I think there is a problem with modern society where we expect some items, particularly electronics, to be better and more amazing with each iteration. Why should it be? Why can’t something just be very good at what it does and simply exist within the range of items we own in order to simplify our lives. When I buy a chair I don’t expect something amazing that no chair has ever done before, I just expect a good solid chair. The presence of bar stools, lounges, lazy-boys, and bean bags, doesn’t make a dining room table chair obsolete or “on the way out”. They are different products that have some overlap in function but ultimately serve different purposes. I like technological advancement, but I don’t like the expectation of advancement just for the purpose of giving the consumers something shiny to buy every couple of years.
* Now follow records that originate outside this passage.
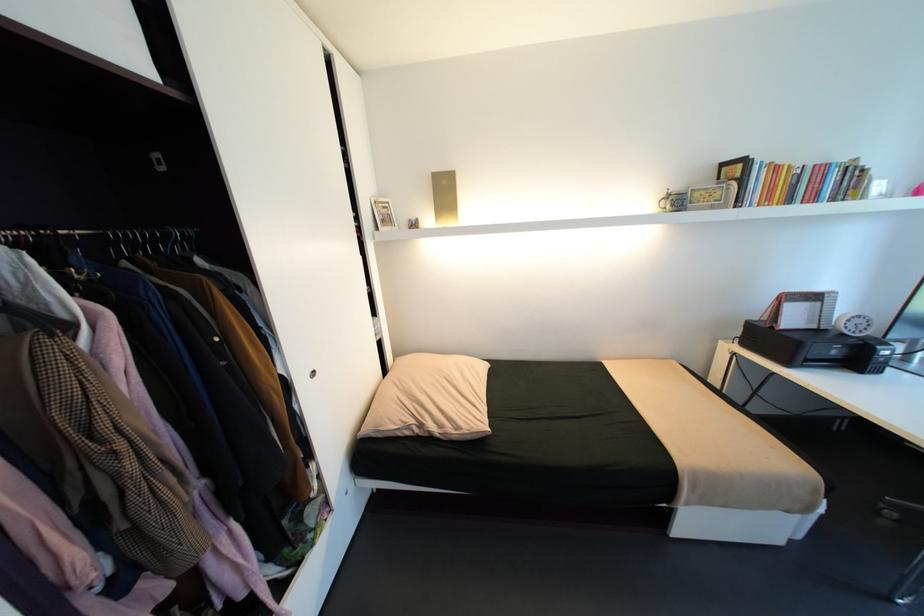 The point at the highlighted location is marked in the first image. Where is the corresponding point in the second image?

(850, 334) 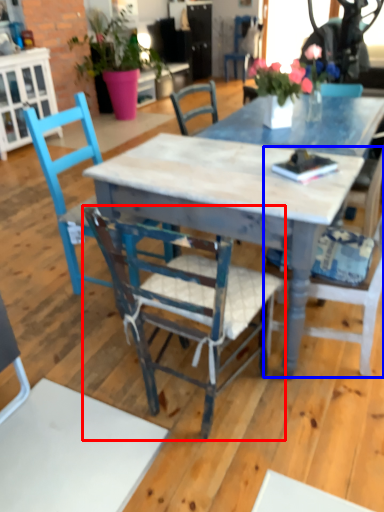 Question: Among these objects, which one is farthest to the camera, chair (highlighted by a red box) or chair (highlighted by a blue box)?

Choices:
 (A) chair
 (B) chair

Answer: (B)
Ah, but with modern technology, you should be able to buy just one chair that can do all those things just by downloading a variety of chair apps. Or just one all-purpose chair app with multiple settings available. With just one e-chair you can just go to Tools -> Options -> Chair Preferences and select Lounge (Alt+L), BeanBag (Alt+B), BarStool (Alt+S), or plain old KitchenChair (Alt+K). You probably need to download an add-on to get Recliner (Alt+R).

That’s the thing about computers ever since Von Neumann, you only need one mochine that can be many mochines by just running different apps.

ETA: And you will be able to install additional future apps, within limits, that aren’t even invented yet. As soon as someone comes out with the Davenport App (Alt+D) you can install that (may require memory upgrade), and for outdoor use you can install and run various ParkBench (Alt+P) and PicnicTable (Alt+T) apps, etc.

Just 5 months ago, Apple spent half an hour on the iPad and iPad specific parts of iOS 11 at WWDC. That’s almost a quarter of the entire WWDC keynote devoted to iPad, and a full half of the keynote if you include all the iOS talk.

Did you watch this keynote but you have a very bad memory? If you didn’t watch it, then it appears you’re interested in projecting your own lukewarm feelings about the iPad onto Apple because all evidence is to the contrary.